→ Provided material
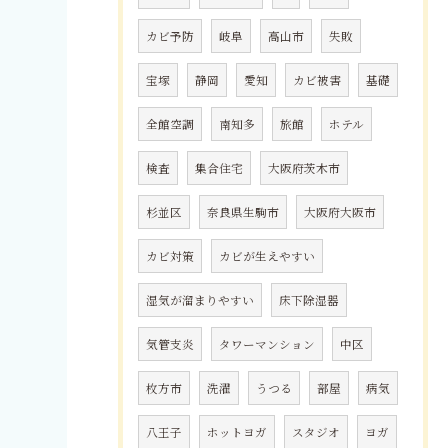
カビ予防
岐阜
高山市
失敗
宝塚
静岡
愛知
カビ被害
基礎
全館空調
南知多
旅館
ホテル
検査
集合住宅
大阪府茨木市
杉並区
奈良県生駒市
大阪府大阪市
カビ対策
カビが生えやすい
湿気が溜まりやすい
床下除湿器
気管支炎
タワーマンション
中区
枚方市
洗濯
うつる
部屋
病気
八王子
ホットヨガ
スタジオ
ヨガ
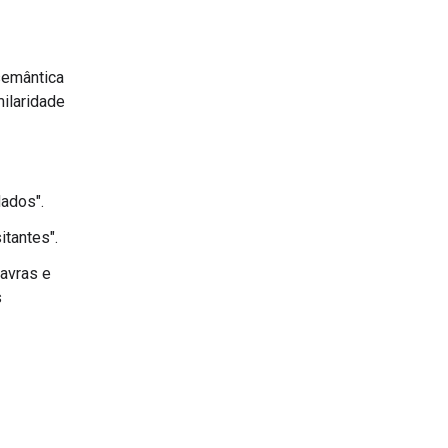
semântica
ilaridade
dados".
itantes".
avras e
s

→ Task statement
The task calls for every record to be transcribed exactly, with no images included.

→ Reply
カビ予防
岐阜
高山市
失敗
宝塚
静岡
愛知
カビ被害
基礎
全館空調
南知多
旅館
ホテル
検査
集合住宅
大阪府茨木市
杉並区
奈良県生駒市
大阪府大阪市
カビ対策
カビが生えやすい
湿気が溜まりやすい
床下除湿器
気管支炎
タワーマンション
中区
枚方市
洗濯
うつる
部屋
病気
八王子
ホットヨガ
スタジオ
ヨガ
semântica
ilaridade
dados".
itantes".
avras e
s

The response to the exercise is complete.